IOOF HOLDINGS AND DKN FINANCIAL GROUP ENTER INTO SCHEME IMPLEMENTATION AGREEMENT

  • IOOF and DKN have entered into a definitive agreement under which IOOF, through a wholly owned subsidiary, proposes to acquire DKN via a Scheme of Arrangement

  • All DKN Board members capable of voting on the proposal have unanimously recommended its shareholders vote in favour of the offer, in the absence of a superior proposal emerging and subject to an independent expert concluding that the offer is fair and reasonable and in the best interests of DKN shareholders

  • IOOF’s all cash offer of A$0.80 per DKN share represents an attractive premium of 56.9% to the closing price of DKN shares of A$0.51 on 10 June 2011 (being the last ASX trading day prior to the announcement that the DKN Board received a transaction proposal)

  • IOOF intends to maintain the current Lonsdale Financial Group operating model and client proposition

  • The acquisition is in line with IOOF's adviser driven growth strategy

IOOF Holdings Limited (ASX: IFL) ("IOOF") notes today’s statement by DKN Financial Group Limited (ASX: DKN) (“DKN”) and confirms that it and its wholly owned subsidiary Austselect Pty Ltd ("Austselect") have entered into a Scheme Implementation Agreement (“SIA”) with DKN under which IOOF proposes to acquire DKN.

IOOF announced on 14 June 2011 that it had submitted an indicative proposal to the DKN Board to acquire, through Austselect, 100% of the ordinary shares it does not already own in DKN, to be effected by way of a scheme of arrangement.
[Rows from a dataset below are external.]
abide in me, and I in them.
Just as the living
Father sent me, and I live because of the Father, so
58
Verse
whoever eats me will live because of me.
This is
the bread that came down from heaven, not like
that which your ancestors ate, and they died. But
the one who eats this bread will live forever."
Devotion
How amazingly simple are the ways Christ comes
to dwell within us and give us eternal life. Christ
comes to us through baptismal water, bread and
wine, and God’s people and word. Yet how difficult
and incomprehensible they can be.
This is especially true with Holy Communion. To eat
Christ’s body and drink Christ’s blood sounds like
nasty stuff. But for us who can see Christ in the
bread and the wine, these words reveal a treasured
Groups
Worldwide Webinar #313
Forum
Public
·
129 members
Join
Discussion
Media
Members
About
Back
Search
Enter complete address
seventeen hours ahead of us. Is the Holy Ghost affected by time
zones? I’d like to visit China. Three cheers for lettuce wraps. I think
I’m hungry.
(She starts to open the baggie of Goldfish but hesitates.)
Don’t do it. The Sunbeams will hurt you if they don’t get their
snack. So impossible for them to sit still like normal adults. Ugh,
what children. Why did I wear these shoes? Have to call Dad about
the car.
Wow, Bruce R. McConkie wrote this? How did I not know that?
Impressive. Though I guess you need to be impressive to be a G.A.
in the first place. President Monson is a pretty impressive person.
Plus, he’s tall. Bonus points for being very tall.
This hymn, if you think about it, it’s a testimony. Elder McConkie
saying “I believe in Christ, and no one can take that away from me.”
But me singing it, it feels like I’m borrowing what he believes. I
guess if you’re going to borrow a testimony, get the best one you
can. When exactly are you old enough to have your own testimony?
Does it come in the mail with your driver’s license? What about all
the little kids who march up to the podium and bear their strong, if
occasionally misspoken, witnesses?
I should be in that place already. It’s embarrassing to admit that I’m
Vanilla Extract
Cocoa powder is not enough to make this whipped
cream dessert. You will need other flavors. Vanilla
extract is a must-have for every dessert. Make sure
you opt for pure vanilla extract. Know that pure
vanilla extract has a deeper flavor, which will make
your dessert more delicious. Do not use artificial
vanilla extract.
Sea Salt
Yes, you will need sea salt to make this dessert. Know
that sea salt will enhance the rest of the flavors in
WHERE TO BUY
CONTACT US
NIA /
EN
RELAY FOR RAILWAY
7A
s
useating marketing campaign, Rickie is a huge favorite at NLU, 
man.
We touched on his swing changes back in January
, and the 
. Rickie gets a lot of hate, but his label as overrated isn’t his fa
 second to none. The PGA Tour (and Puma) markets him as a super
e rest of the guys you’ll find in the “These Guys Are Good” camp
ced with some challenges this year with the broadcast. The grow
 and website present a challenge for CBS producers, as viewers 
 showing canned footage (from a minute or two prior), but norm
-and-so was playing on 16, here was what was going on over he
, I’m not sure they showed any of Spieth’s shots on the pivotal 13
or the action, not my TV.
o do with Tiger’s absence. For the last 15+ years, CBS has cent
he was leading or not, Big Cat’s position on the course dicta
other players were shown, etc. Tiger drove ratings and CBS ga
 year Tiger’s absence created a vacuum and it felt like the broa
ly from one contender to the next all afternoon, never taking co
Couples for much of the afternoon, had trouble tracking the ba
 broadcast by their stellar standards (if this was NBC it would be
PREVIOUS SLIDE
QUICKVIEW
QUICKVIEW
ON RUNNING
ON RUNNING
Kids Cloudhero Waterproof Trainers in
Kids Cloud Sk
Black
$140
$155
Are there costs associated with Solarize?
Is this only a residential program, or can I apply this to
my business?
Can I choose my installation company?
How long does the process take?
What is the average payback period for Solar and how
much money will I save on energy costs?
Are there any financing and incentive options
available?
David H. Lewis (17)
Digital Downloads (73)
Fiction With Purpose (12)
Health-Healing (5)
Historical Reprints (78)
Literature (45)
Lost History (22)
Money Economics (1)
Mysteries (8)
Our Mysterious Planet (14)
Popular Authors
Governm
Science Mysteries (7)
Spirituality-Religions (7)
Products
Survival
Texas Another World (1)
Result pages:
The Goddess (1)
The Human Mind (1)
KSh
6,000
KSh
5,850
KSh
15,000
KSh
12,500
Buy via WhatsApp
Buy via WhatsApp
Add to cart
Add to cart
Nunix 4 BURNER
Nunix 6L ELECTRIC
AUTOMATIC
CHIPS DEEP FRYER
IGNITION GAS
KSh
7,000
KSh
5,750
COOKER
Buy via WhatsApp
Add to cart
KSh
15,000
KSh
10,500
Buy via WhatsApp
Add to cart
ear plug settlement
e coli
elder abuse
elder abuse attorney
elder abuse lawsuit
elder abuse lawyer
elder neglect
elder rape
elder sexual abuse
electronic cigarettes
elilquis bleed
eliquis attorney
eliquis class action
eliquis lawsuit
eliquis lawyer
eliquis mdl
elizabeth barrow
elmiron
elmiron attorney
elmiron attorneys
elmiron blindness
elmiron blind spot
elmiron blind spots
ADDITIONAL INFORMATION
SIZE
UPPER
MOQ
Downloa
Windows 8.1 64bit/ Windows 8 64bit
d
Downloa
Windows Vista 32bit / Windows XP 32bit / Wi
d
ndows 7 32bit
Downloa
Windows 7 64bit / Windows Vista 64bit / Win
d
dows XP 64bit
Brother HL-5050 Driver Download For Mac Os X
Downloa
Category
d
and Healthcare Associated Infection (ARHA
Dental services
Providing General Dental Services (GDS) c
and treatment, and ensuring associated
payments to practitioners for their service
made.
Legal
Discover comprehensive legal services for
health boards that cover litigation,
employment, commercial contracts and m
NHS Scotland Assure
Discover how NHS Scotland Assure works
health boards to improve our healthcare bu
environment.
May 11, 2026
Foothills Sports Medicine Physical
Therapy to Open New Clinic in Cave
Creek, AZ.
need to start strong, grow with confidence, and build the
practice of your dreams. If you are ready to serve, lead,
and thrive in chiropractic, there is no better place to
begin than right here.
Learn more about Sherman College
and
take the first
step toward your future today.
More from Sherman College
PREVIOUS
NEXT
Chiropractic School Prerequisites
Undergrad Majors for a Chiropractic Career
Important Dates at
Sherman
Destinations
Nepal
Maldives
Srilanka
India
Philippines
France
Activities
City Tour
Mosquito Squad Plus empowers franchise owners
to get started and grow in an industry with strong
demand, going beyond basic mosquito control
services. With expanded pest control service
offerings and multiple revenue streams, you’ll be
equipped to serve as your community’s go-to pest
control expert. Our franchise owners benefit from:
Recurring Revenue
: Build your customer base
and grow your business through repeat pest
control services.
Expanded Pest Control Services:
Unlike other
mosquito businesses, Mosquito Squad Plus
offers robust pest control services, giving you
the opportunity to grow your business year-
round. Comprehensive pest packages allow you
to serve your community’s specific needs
The proposal was subject to certain conditions, including the unanimous support of the DKN Board members capable of voting on the proposal. These conditions have now been satisfied and the parties have entered into a definitive agreement relating to the proposal.

Under the terms of the proposed transaction, IOOF has agreed to pay A$0.80 cash per DKN share for all outstanding shares in DKN, representing a total consideration of A$94.1 million and a total equity value of A$115.4 million for DKN. IOOF already holds a relevant interest in DKN of 18.49% through its wholly owned subsidiaries.

The cash payment of A$0.80 per share to DKN shareholders represents:

  • a 56.9% premium to the closing price of DKN shares of A$0.51 on 10 June 2011;

  • a 64.6% premium to the volume weighted average price of DKN shares of A$0.49 for the one month period to 10 June 2011; and

  • a valuation multiple of 15.9 x DKN's underlying net profit after tax for the twelve month period ending 31 December 2010.

In addition, DKN shareholders will receive up to a $0.025 dividend per DKN share (unfranked) in relation to the second half 2011 results, before the proposal becomes effective.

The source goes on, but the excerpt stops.